I believe also that Richard and I needed this time of proximity. We needed to work through some lingering resentments and learn how to be the friends we once were to each other. This continues to be a work in progress but each day it gets a little bit easier, for me at least. Each little pang over a thoughtless gesture or harsh word brings in it’s wake the action of letting go and the healing runs a little deeper each time. As I find myself desperately trying to regroup, gather my courage and step forth, I have begun to do what I have done so many times before. I am repeating the serenity prayer and doing what my hand finds to do.
Yesterday, I cleaned the living and dining room, moving things around to make them a little more user friendly and to make room for the Christmas tree. When Amber and Richard got home the house glowed and smelled like jasmine and freesia. The chicken for pollo fricase was cooking in the stock pot and the house felt like love as music played through the television. I felt good about that.

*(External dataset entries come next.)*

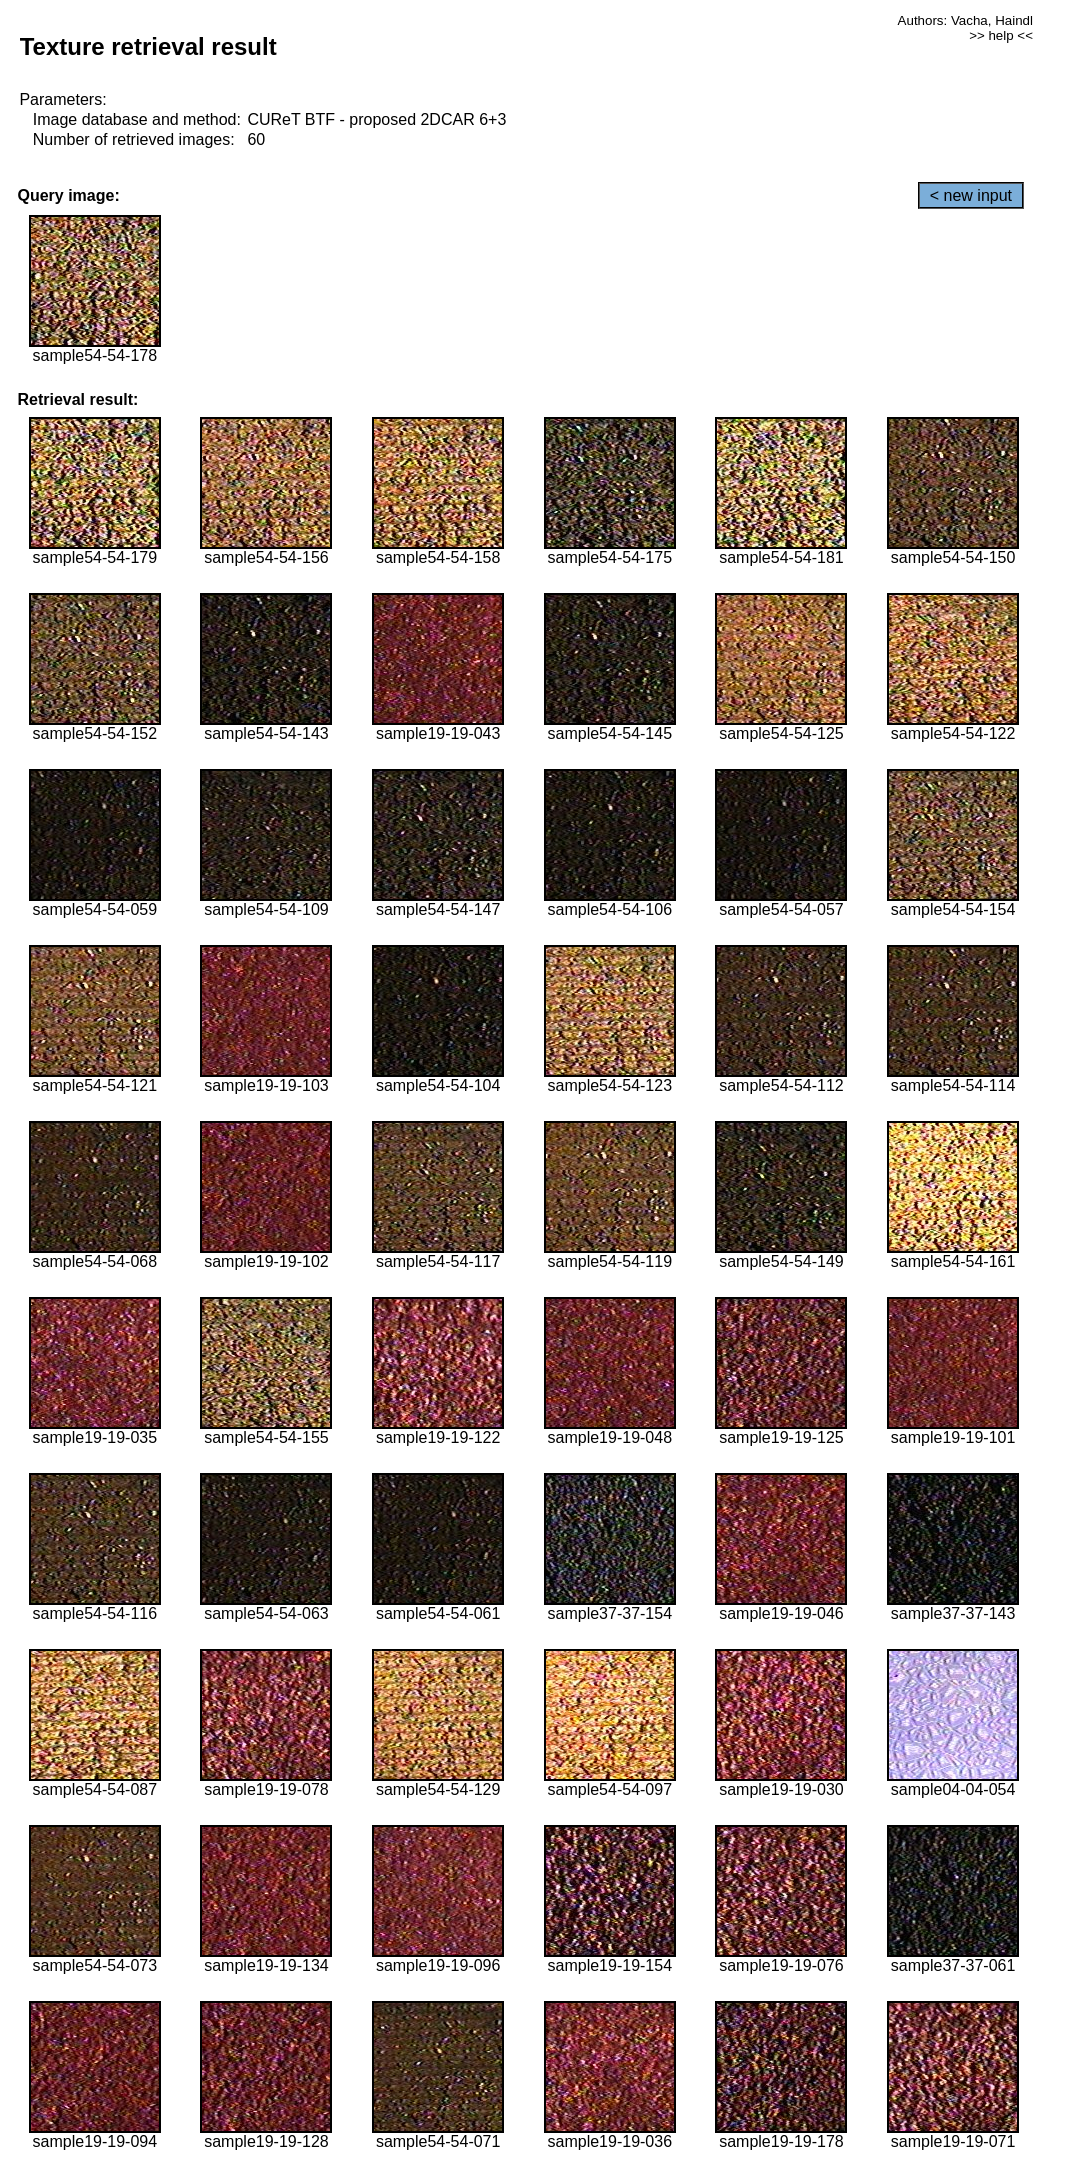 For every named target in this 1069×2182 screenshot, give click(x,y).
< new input (971, 195)
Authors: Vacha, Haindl (965, 20)
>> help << (1001, 35) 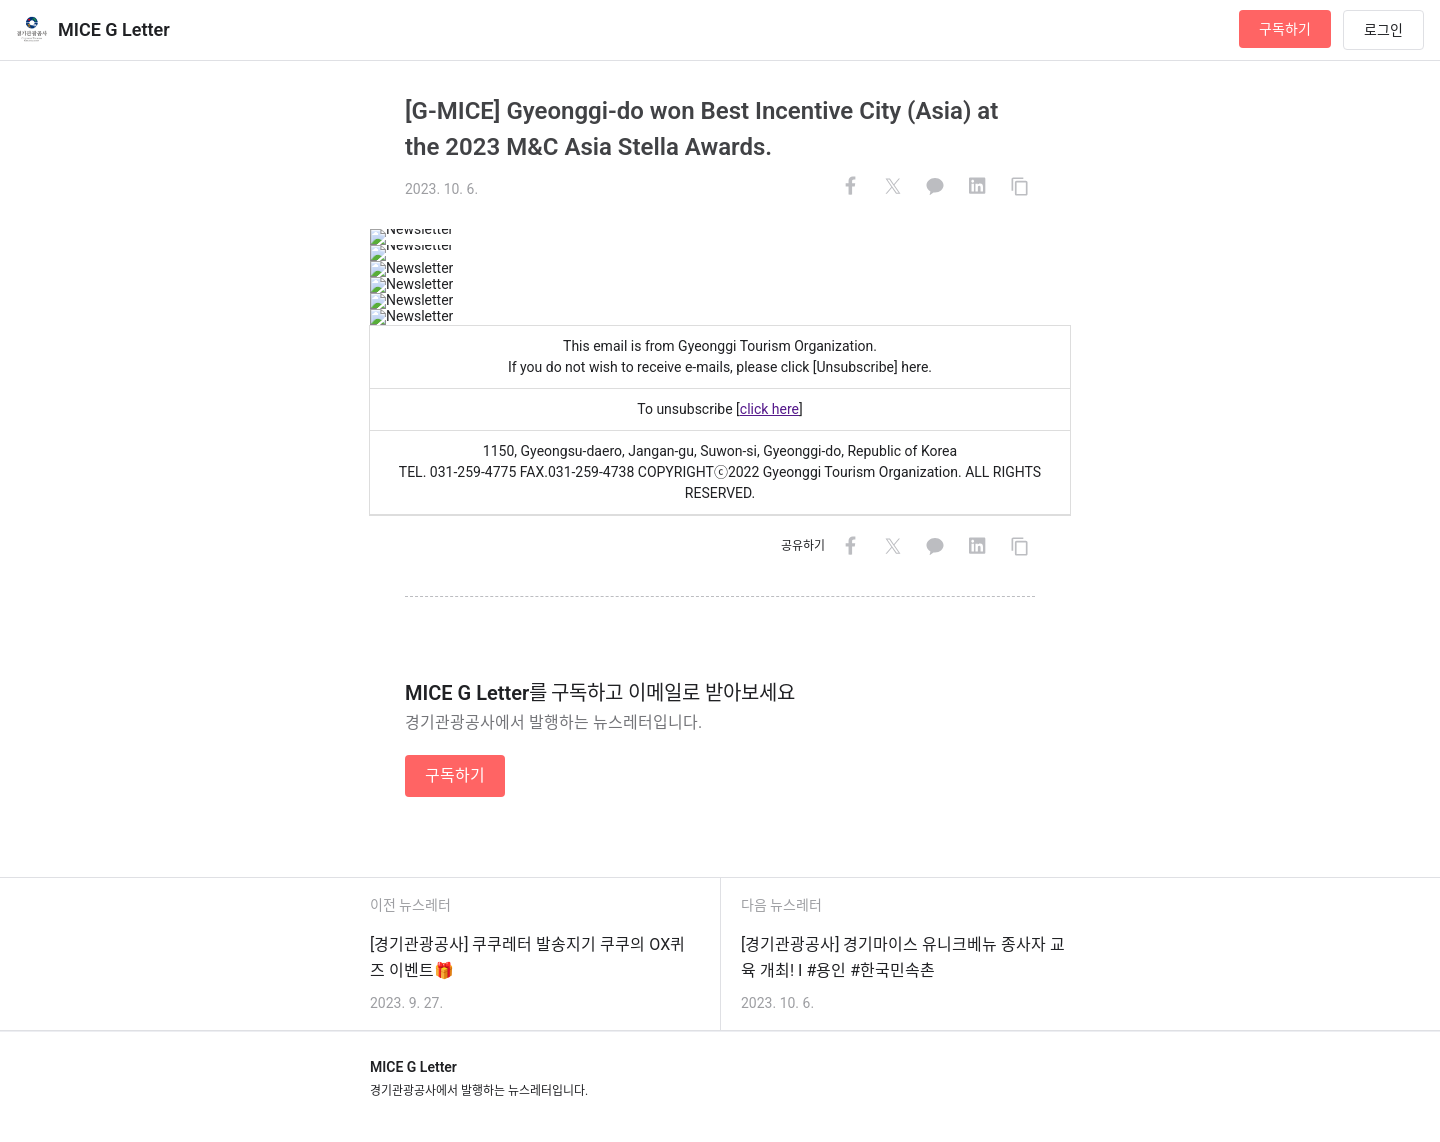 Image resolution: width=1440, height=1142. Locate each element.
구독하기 (1285, 29) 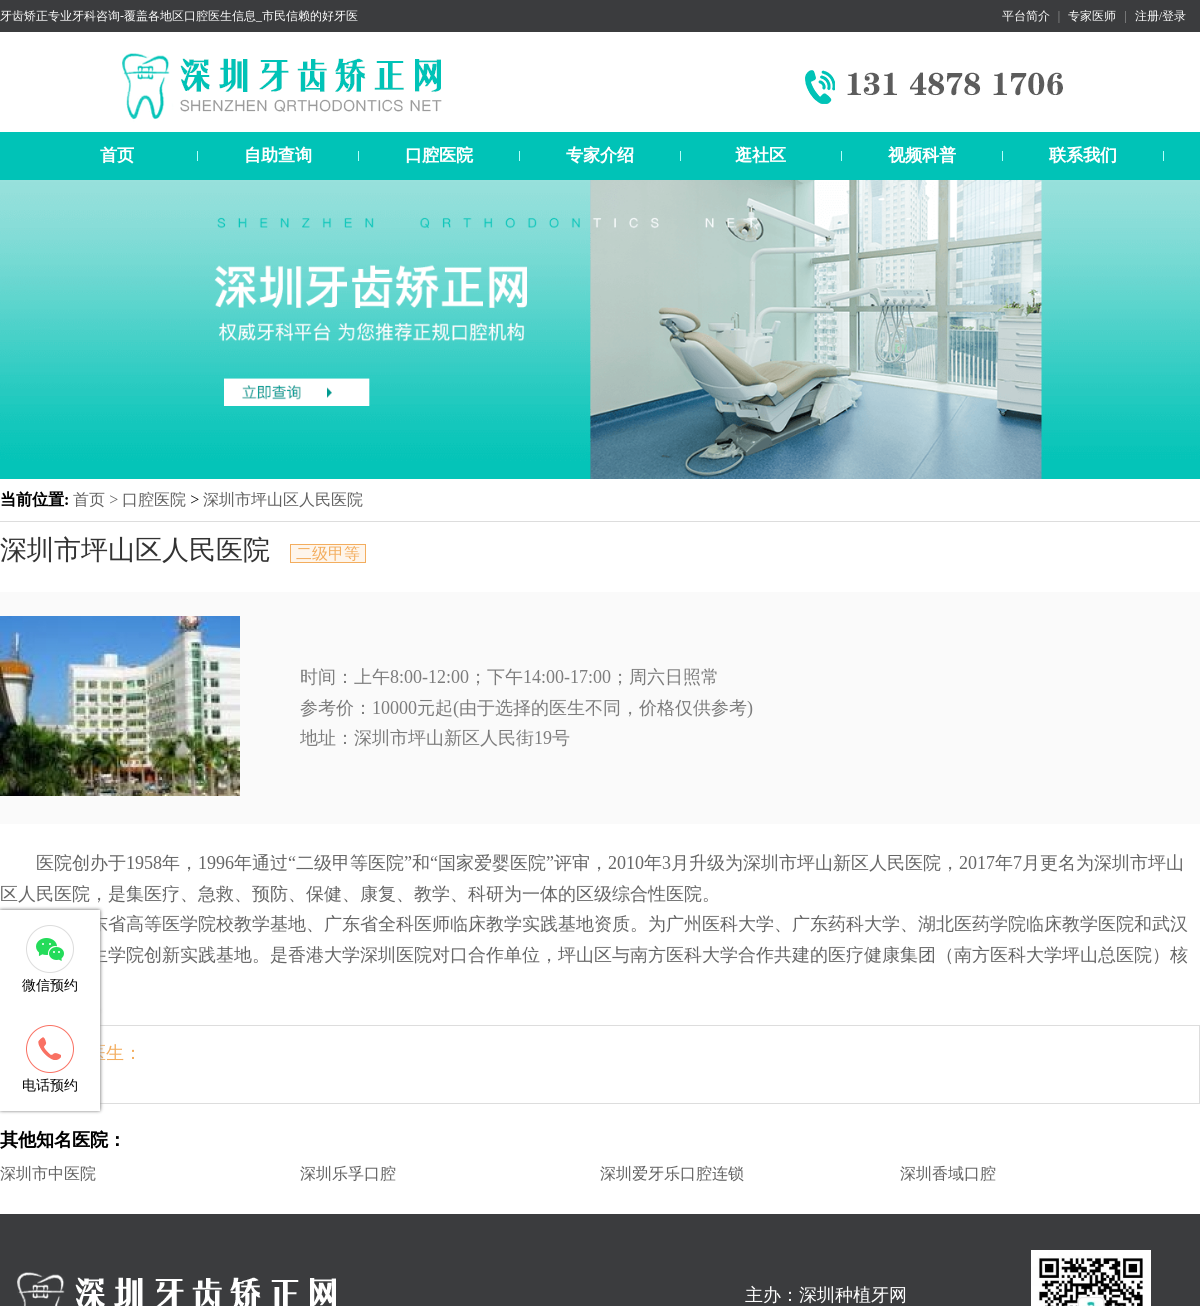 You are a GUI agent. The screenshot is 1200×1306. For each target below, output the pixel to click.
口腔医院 (439, 155)
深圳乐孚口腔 (348, 1173)
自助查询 (278, 155)
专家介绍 (600, 155)
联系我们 (1083, 155)
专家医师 (1092, 16)
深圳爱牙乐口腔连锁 (672, 1173)
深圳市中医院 (48, 1173)
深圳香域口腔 (948, 1173)
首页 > (97, 499)
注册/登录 (1160, 16)
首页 (117, 155)
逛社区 (760, 155)
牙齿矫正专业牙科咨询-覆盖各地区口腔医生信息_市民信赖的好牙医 (179, 16)
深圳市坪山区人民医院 (283, 499)
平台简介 (1026, 16)
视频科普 (922, 155) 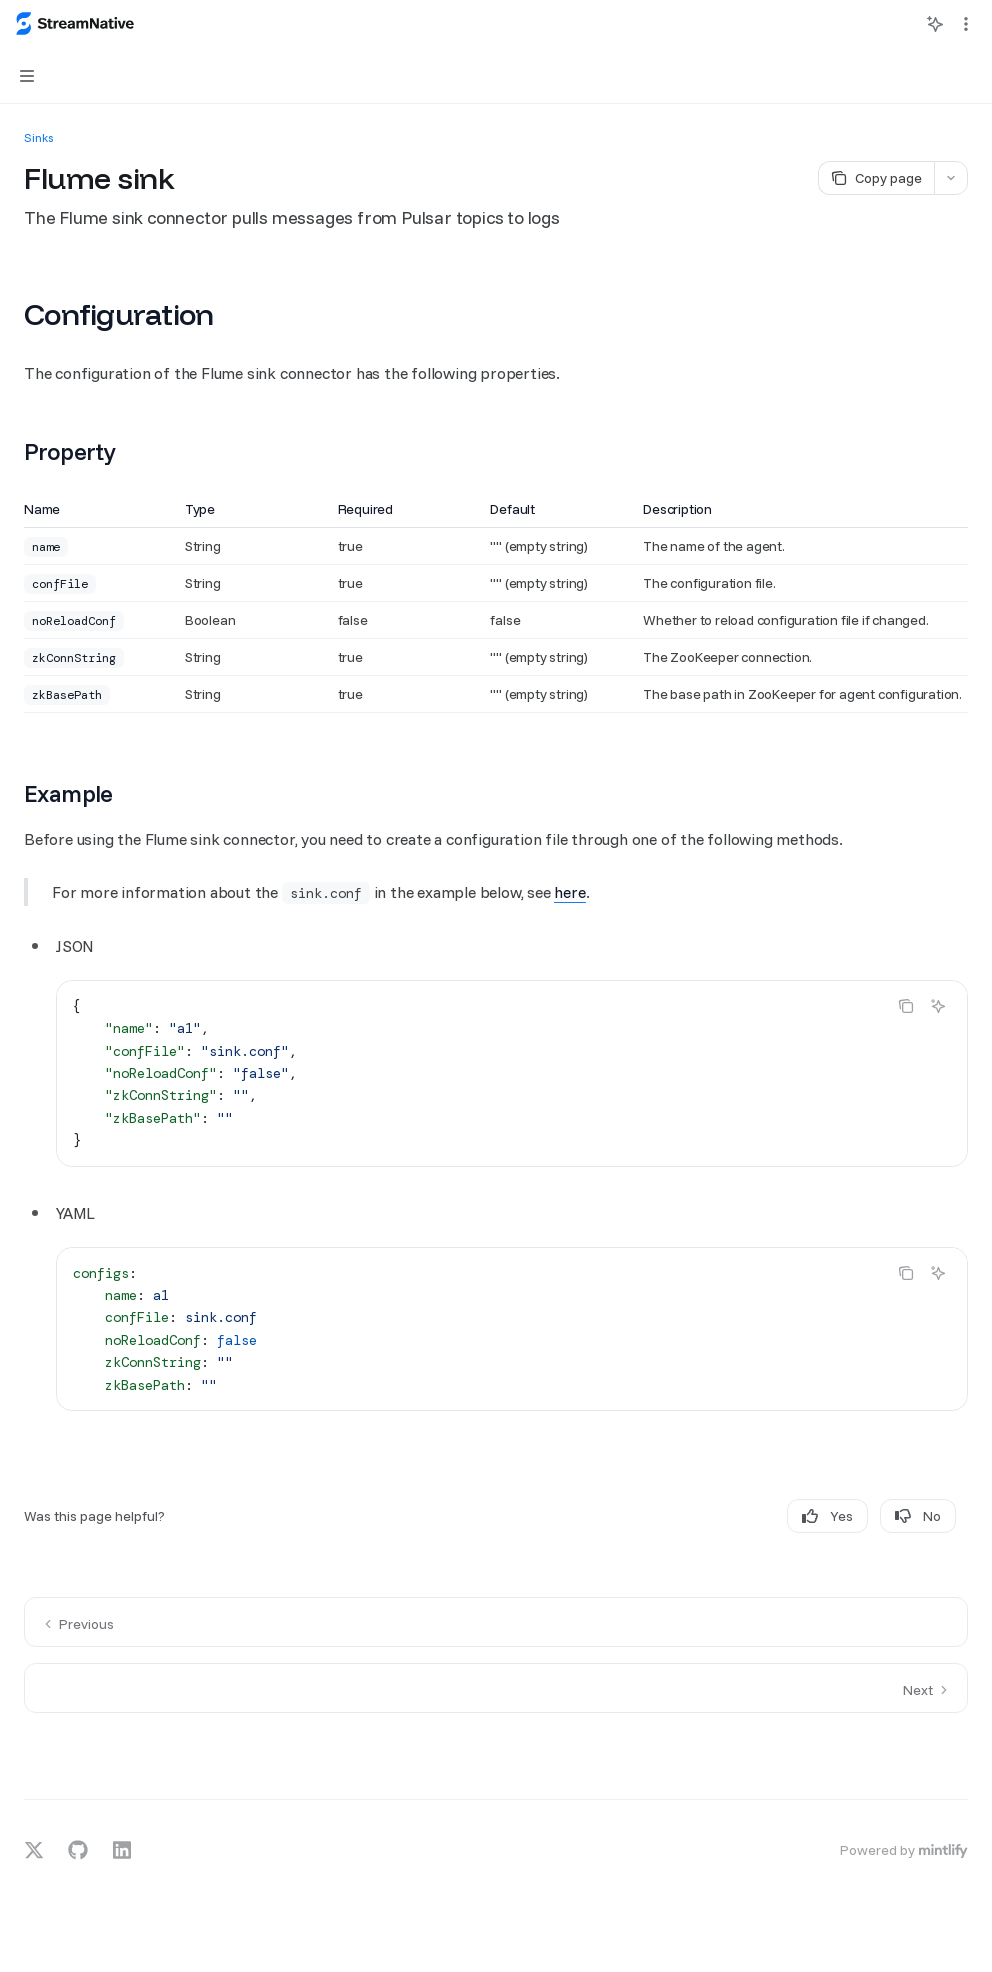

I also have worked on my blog.
I have migrated all of the entries on “The House That Wisdom Built” series to a new blog site with that name. You can find it here: http://thehousethatwisdombuilt.wordpress.com/ Please, keep in mind this is a work in progress and I welcome feedback! I am going to continue to develop that series using the same format, as well as adding some new things as well. (Spoiler Alert: Recipes coming soon!) Rhodalea’s Blog will continue to be a point of reference for my ruminations on ideas, or thoughts that inspire me, or aggravate me, so stay tuned. However, please check out my new blog site, “The House That Wisdom Built” for all things having to do with hearth and home. And, once again, I purpose to write more regularly, posting at last weekly. Of one thing I am certain. I have gifts to give and something to say that will bless and minister to others.